We are working to mirror that support in Congress, meeting with members of Congress on both sides of the aisle and asking them to work across the aisle on this critical issue. On Citizen Lobby Day, American Promise citizen leaders had more than 120 face-to-face meetings with members of Congress and their staff. 

28th Amendment legislation was introduced in 2019 with bipartisan support, by Representatives Ted Deutch (D-FL), John Katko (R-NY), Jamie Raskin (D-MD), and Jim McGovern (D-MA). 

In 2020, we will work to elevate the voices of key constituents and invite more Republican lawmakers to the table to take ownership of amendment legislation that addresses their constituents’ concerns.

Expanding Our American Promise Candidate Pledge Campaign

Through the American Promise Candidate Pledge, candidates to elected office at every level of government commit to support and advance the amendment if elected. Since 2018, we have secured pledges from more than 250 candidates running for all levels of government. The pledge has proven effective at holding elected officials accountable for helping fix the pay-to-play political system—12 of these candidates were elected to the U.S. House of Representatives in 2018, and all of them have now co-sponsored 28th Amendment legislation.

The Pledge also gained the national spotlight in the lead-up to the 2020 presidential campaign. As of now, 13 current and former 2020 presidential candidates have signed our American Promise Candidate Pledge, including democrats Tulsi Gabbard, Amy Klobuchar, Bernie Sanders, Tom Steyer, and Elizabeth Warren, and Republican Bill Weld. The amendment has been mentioned on stage during the Democratic primary debates. While presidents do not play a direct role in passing a Constitutional amendment, support from the nation’s chief executive can raise the profile of the amendment and make it a priority for Congress. 

We aim to ask every presidential candidate to sign the pledge, and through our ever-expanding network of citizen leaders, aim to get 2,000 candidates for offices at every level to sign the pledge in 2020.

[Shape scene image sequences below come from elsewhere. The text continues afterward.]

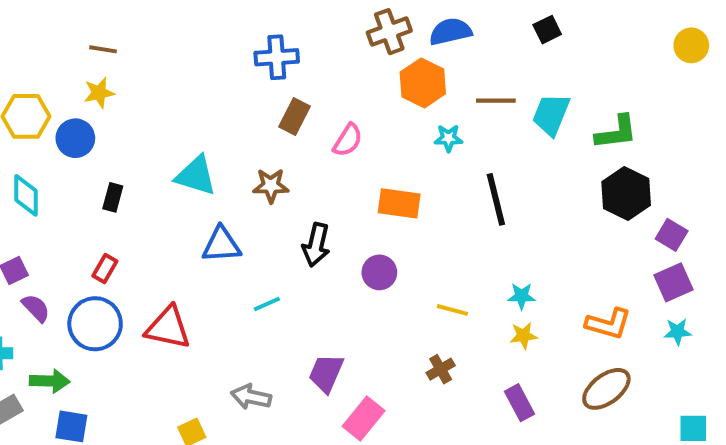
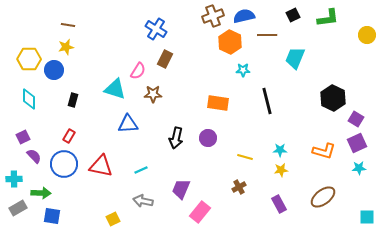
yellow circle: (691, 45) -> (367, 35), moved
blue cross: (277, 57) -> (156, 29), turned 35
brown line: (496, 101) -> (267, 35), moved
green L-shape: (616, 132) -> (328, 18), moved
pink semicircle: (348, 140) -> (138, 71), moved
black arrow: (316, 245) -> (176, 138), moved
cyan line: (267, 304) -> (141, 170), moved
orange L-shape: (608, 324) -> (324, 151), moved

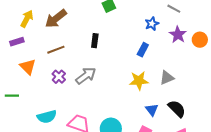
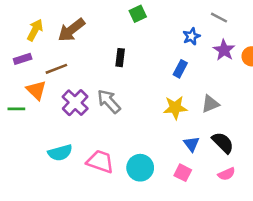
brown line: (56, 50) -> (56, 69), moved
gray arrow: (86, 76) -> (109, 101), turned -95
purple cross: (59, 77) -> (75, 103), size x1.5
green line: (12, 96) -> (16, 109), moved

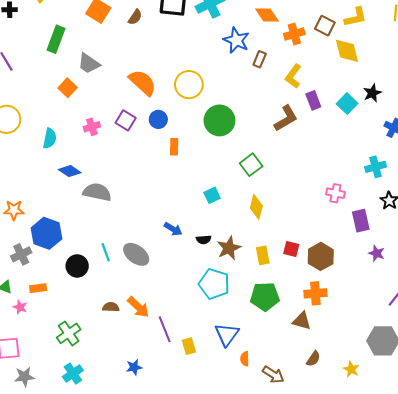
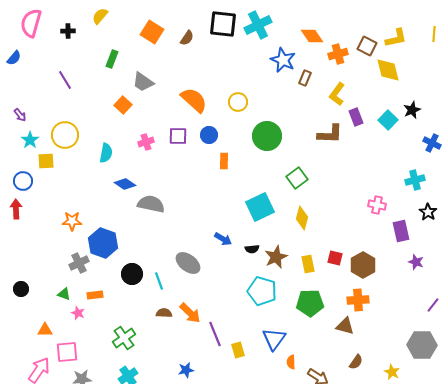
green rectangle: (56, 39) -> (112, 59), size x0.7
yellow circle: (189, 85) -> (238, 102), size x0.7
brown L-shape: (286, 118) -> (330, 134), turned 32
purple square: (126, 120) -> (178, 136), turned -30
cyan square: (212, 195) -> (260, 207), size x1.8
cyan line: (106, 252) -> (159, 281), moved

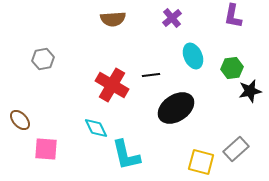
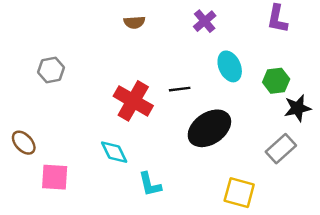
brown semicircle: (113, 19) -> (134, 22), size x0.7
gray rectangle: (236, 149) -> (281, 149), moved
cyan L-shape: (126, 155) -> (150, 184), size x0.7

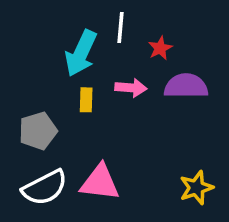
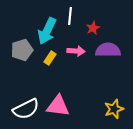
yellow rectangle: (86, 100) -> (50, 58), turned 32
gray pentagon: (38, 131) -> (22, 50), moved

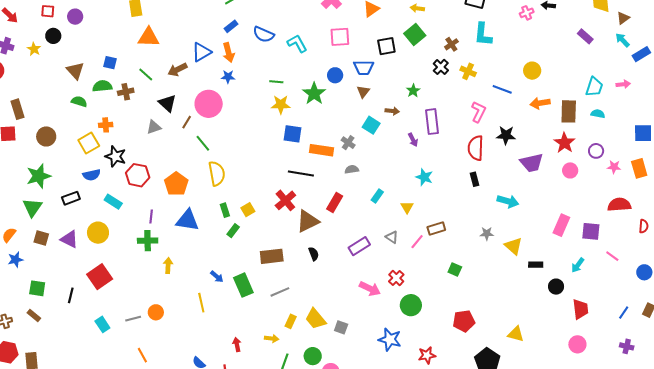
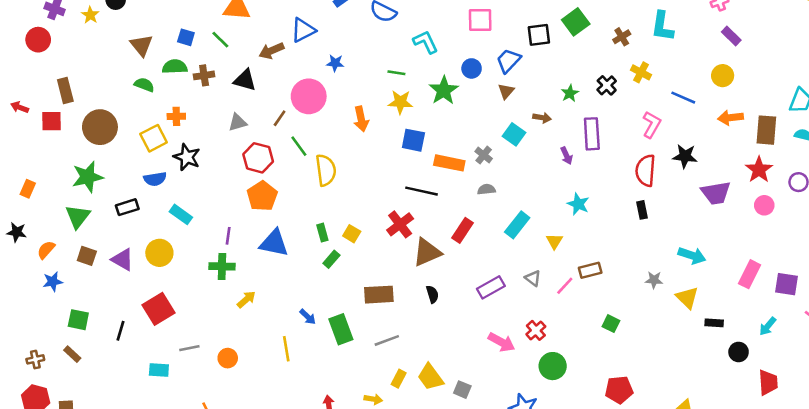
purple rectangle: (585, 36) -> (731, 36), moved
cyan L-shape: (297, 43) -> (426, 42), moved
orange arrow: (229, 53) -> (361, 119), moved
black cross: (441, 67) -> (607, 85), moved
blue trapezoid: (364, 68) -> (508, 61), turned 130
green line: (146, 74) -> (220, 40), moved
black triangle: (167, 103) -> (245, 80), moved, turned -30
brown circle: (46, 136) -> (100, 127), size x1.4
yellow semicircle: (217, 173) -> (326, 170), moved
red hexagon: (138, 175) -> (258, 158), moved
cyan rectangle: (377, 196) -> (517, 225), size x1.5
cyan arrow: (508, 201) -> (692, 255), moved
yellow square: (248, 210) -> (352, 234), turned -32
yellow arrow: (168, 265) -> (246, 299), turned 42
gray line: (133, 319) -> (189, 348), moved
cyan rectangle: (102, 324) -> (159, 370), turned -56

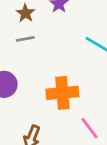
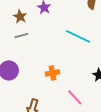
orange cross: (62, 93) -> (52, 73), size x0.6

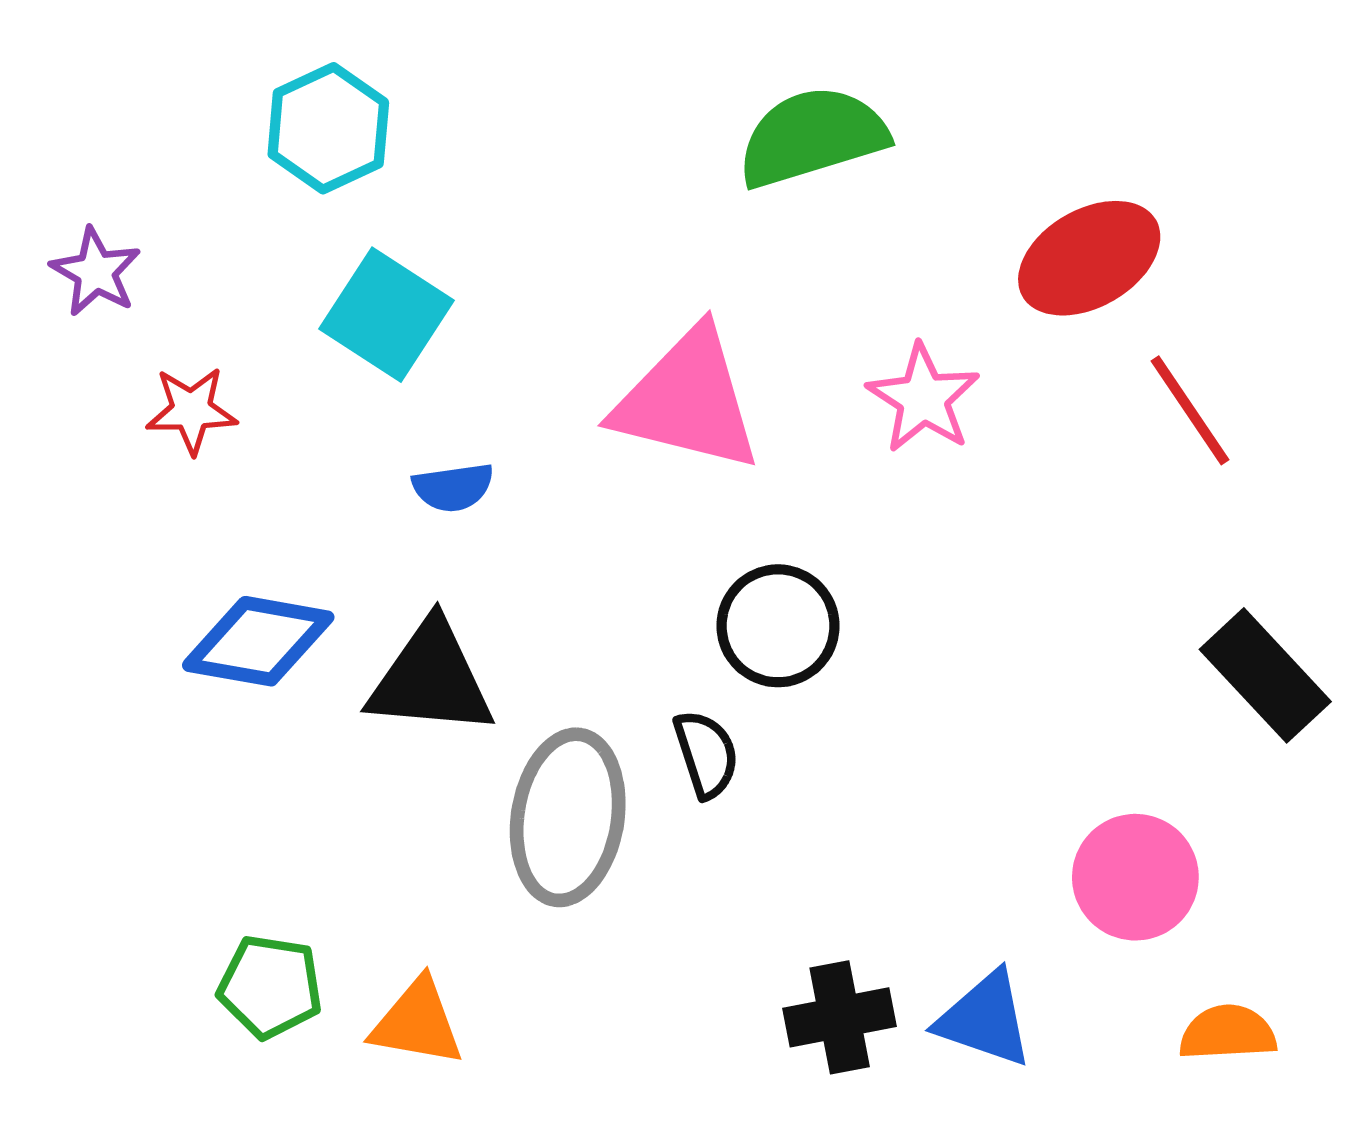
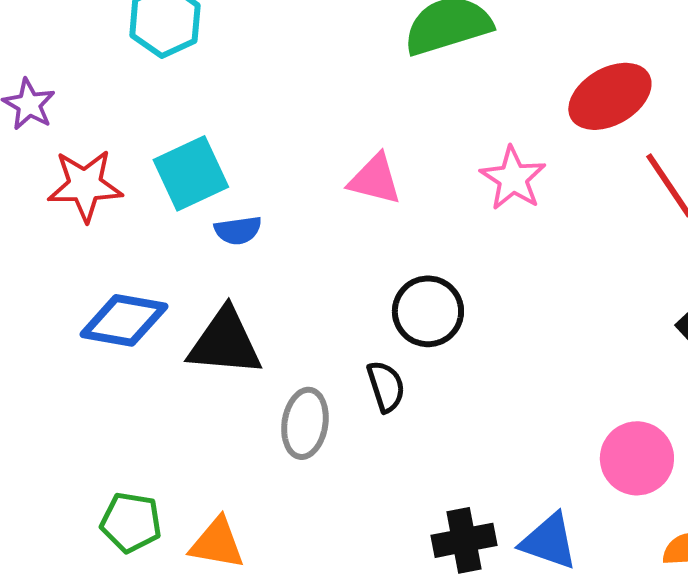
cyan square: (386, 315) -> (191, 173), moved, turned 32
pink triangle: (687, 400) -> (375, 179), size x0.6
red star: (192, 410) -> (85, 185), size x1.4
gray ellipse: (568, 817) -> (305, 423), size x0.7

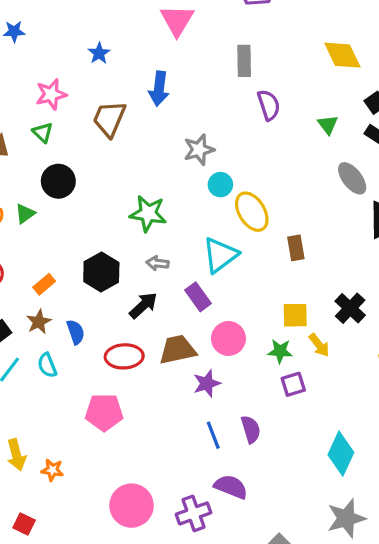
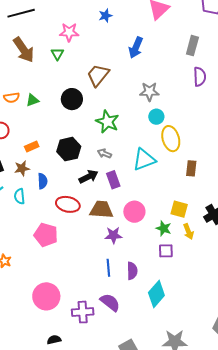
brown trapezoid: (109, 119) -> (98, 75), moved
black circle: (58, 181) -> (72, 99), moved
purple rectangle: (198, 297) -> (113, 180), moved
cyan diamond: (341, 454) -> (156, 294), moved

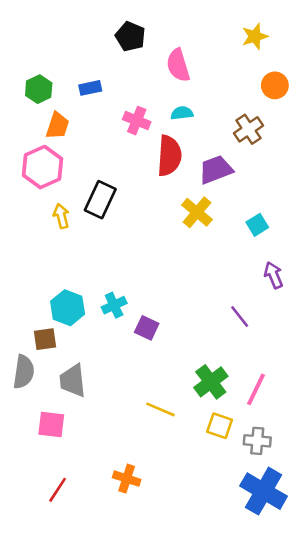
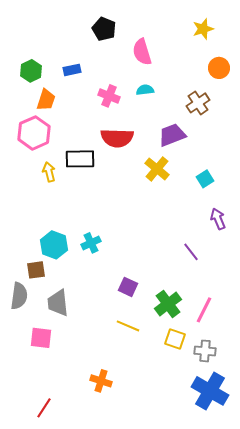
red semicircle: (169, 156) -> (117, 138), moved, turned 88
black rectangle: (100, 200) -> (80, 159), turned 64
purple square: (147, 328) -> (128, 287), moved
red line: (58, 490) -> (44, 408), moved

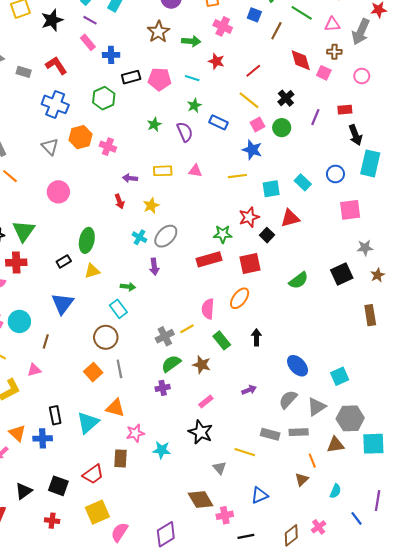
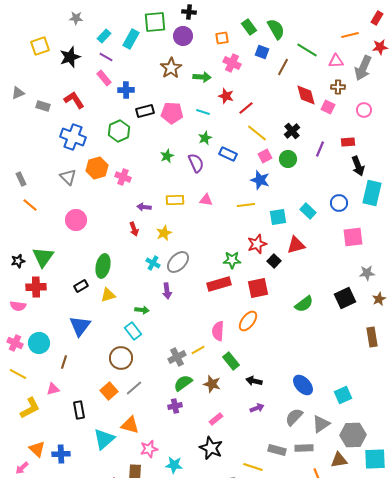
red line: (253, 71) -> (246, 108), moved
black arrow: (256, 337) -> (254, 381), moved, turned -77
gray line: (119, 369) -> (134, 388), turned 60
black rectangle: (55, 415) -> (79, 410), moved

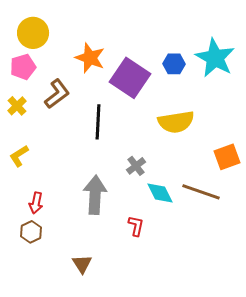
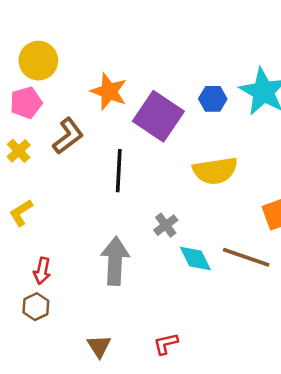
red L-shape: (136, 226) -> (166, 344), moved, turned -115

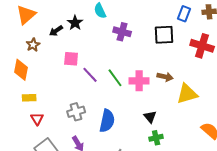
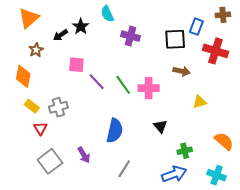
blue rectangle: (184, 14) -> (196, 27), moved
brown arrow: (165, 77) -> (182, 71), moved
yellow triangle: (187, 94) -> (200, 102), size x0.6
yellow rectangle: (29, 98) -> (32, 106), turned 40
gray cross: (76, 112) -> (58, 107), moved
green cross: (156, 138) -> (185, 151), moved

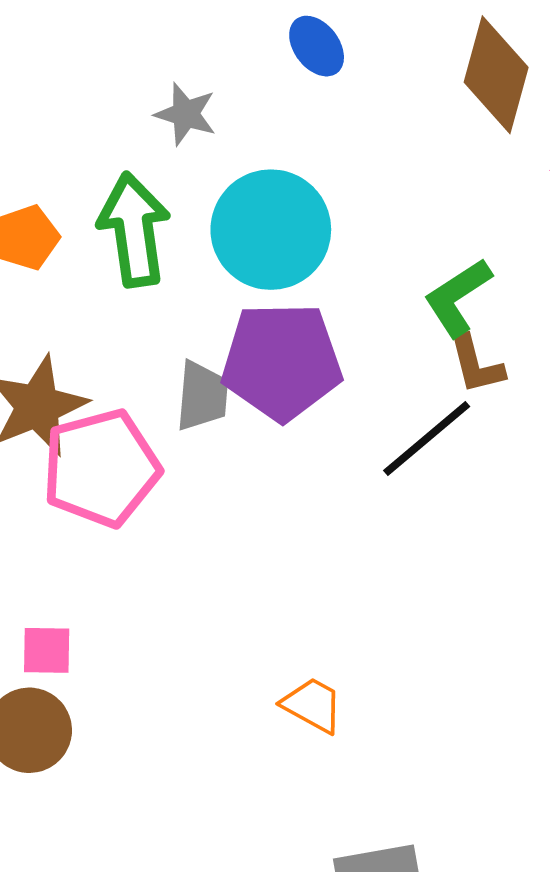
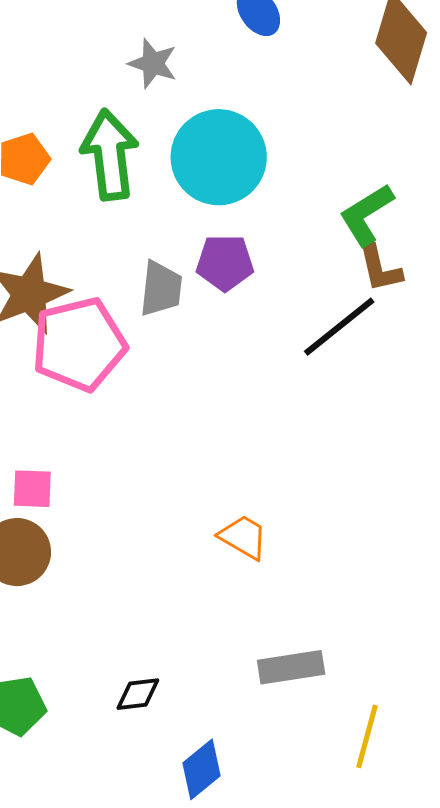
purple pentagon: (282, 361) -> (225, 263), size x0.6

Engaging Business Leaders to End Pay-to-Play Politics

The vast majority of businesses do not benefit from our current pay-to-play political system, which has allowed a limited number of the wealthiest companies in our nation to hoard political influence. Small businesses make up 98% of U.S. employers, and they do not have the budget to lobby Congress or contribute to Super PACs. This system reduces competition in the marketplace by giving huge corporations a greater say in policymaking, allowing them to skew the rules in their favor. 

The 28th Amendment would help reinvigorate competition and innovation in the marketplace by breaking the stranglehold large corporations have on Congress. To enable business leaders to share their concerns as part of our movement, we have created Business for American Promise (BAP). BAP invites business leaders to join in to advance policies that will dismantle the pay-to-play system. BAP is also growing a network of local chapters that bring together business leaders to take local actions advancing the 28th Amendment and recruiting other business leaders to the cause. With initial chapters established in the San Francisco Bay Area and Boston, we hope to grow our network to 10 BAP chapters by the end of 2020.

Bringing Young Americans into the Movement

At our 2019 National Citizen Leadership Conference in Washington, D.C., concerned college students from across the nation helped launch the Cause of Our Time program, committing to join the movement to end the domination of big money in our political system. We are reaching out to young Americans across the nation and asking them to join our movement, bringing their energy and passion to create a better future to the issue of big money in politics, which skews their representation and silences their voices in our political system. By the end of 2020, we hope to have 10,000 young Americans sign the Statement of Principle.